To some extent the this Dedication Festival is an annual celebration of a completion – the coming into existence of a church body known as St. Augustine’s. A place was chosen for worship, leadership team formed, and liturgical services and ministries begun. Everything that was needed to be a local church body had been completed. Truly the members of St. Augustine’s have committed themselves to God and this parish to sacred use.

But I believe a another definition of dedication is even more appropriate. That definitions is the setting aside for a particular purpose. In this  parish, that is expressed most eloquently in its mission statement Changed by God to make a  Difference for God.  For the members of this parish, it is not merely enough to have sacred spaces and ceremonies, it is not enough to worship God in community or privately, it is not enough to have great Christian fellowship – and all these are present and true – but the members of this parish having experienced God’s Blessing want to and have given generously of themselves.

They have allowed God to change them and to keep changing them so that they can be the Body of Christ in the world around them. Changed by Christ  they reach out to share the Good News and making Christ present to others by visiting the homeless and those in nursing homes, by collecting food stuffs for those in need both human and animal, by holding up brothers and sisters in prayer, not only those within this parish, but wherever and for whoever their is a need.   It is a parish that is not afraid to pray for God’s healing and is willing to make present the healing touch of Christ by supporting, comforting, sharing those with needs.

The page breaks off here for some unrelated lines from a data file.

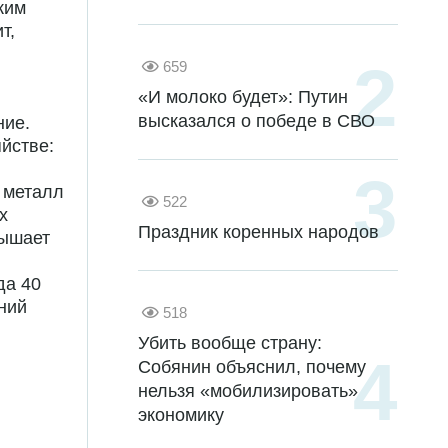
ким
т,
и
659
«И молоко будет»: Путин
высказался о победе в СВО
ние.
йстве:
т металл
522
х
Праздник коренных народов
вышает
да 40
ний
518
Убить вообще страну:
Собянин объяснил, почему
нельзя «мобилизировать»
экономику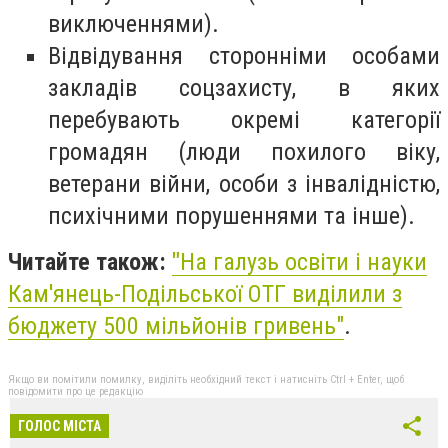
виключеннями).
Відвідування сторонніми особами
закладів соцзахисту, в яких
перебувають окремі категорії
громадян (люди похилого віку,
ветерани війни, особи з інвалідністю,
психічними порушеннями та інше).
Читайте також:
"
На галузь освіти і науки
Кам'янець-Подільської ОТГ виділили з
бюджету 500 мільйонів гривень"
.
Якщо ви помітили помилку, виділіть необхідний текст і натисніть Ctrl + Enter, щоб
повідомити про це редакцію
ГОЛОС МІСТА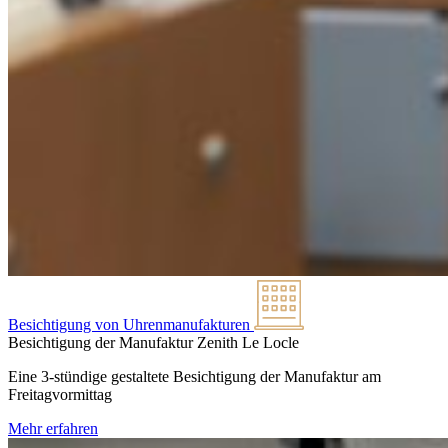
Besichtigung von Uhrenmanufakturen
Besichtigung der Manufaktur Zenith
Le Locle
Eine 3-stündige gestaltete Besichtigung der Manufaktur am
Freitagvormittag
Mehr erfahren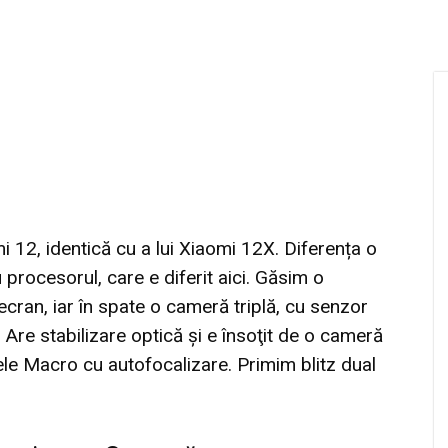
 12, identică cu a lui Xiaomi 12X. Diferența o
 procesorul, care e diferit aici. Găsim o
ran, iar în spate o cameră triplă, cu senzor
Are stabilizare optică şi e însoţit de o cameră
le Macro cu autofocalizare. Primim blitz dual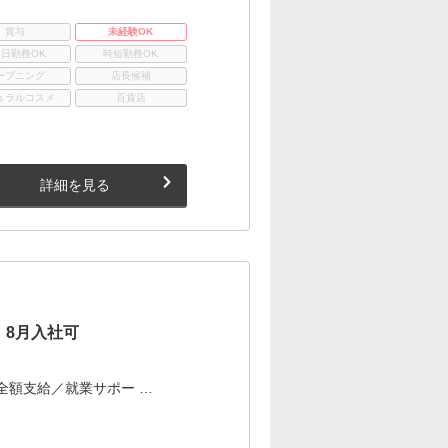
賞与
未経験OK
3日勤務OK
時短勤務OK
ープニング
店長候補
ュラルコスメ
百貨店
詳細を見る
｜8月入社可
全額支給／就業サポー …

It is right and good and a holy thing that we do as we celebrate that original dedication with a re-dedication. A recommitment to be transformed by God. This will require that we continue to be generous with our time and resources and it will required us to remember that all that we have comes from our God. We must realize that some of what we do today we will not see come to completion. Like David we need to act in faith and trust that if we prepare and plan well, that God will see the completion. As the Temple took some 46 years to build, we must realize that the building of this parish will take years, but unlike the Temple it will never be completed.

As in the Gospel reading, we see how abuses crept into the Temple, some innocent enough, the providing of doves and lambs, etc. for offerings but more evil ones as well like the dishonest money changers. Jesus was forced to drive them out of the Temple to safeguard it’s purity. We need to examine both our church life and our individual lives to make sure that we have not allowed our practices to interferr with our pure worship of God. Hopefully these comparisons with the Temple and the church have been helpful, but I believe it is important that we recognize a major difference.

The Temple was a single place where God was seen to dwell. In a sense, God could be restricted to that place , that period of worship, without any real involvement in daily life. The people continued to see themselves as strangers and aliens in this world, to a great extent as even as strangers and aliens in their relationship with God.

We are different. The Temple was build on an earthly cornerstone, but We are a people who have Jesus Christ as our cornerstone. The Temple had a foundation built on human soil, but our foundation is built upon the faith of the apostles and prophets. They were a people who could not get over the feeling that thy were strangers and aliens, but through our relationship with Jesus Christ we are no longer strangers, no longer aliens, but citizen  with the saints and yes, even members of the household of God.

We no longer are bound to a particular place or time in which to encounter God, worship God, or invoke God’s Blessing. God now dwells with and in us. Our bodies individually and especially when we gather together as Church have become the new and more perfect Temple. We can now make the presence of our God felt wherever we go. We have been truly Changed by God to Make a Difference For God. Amen.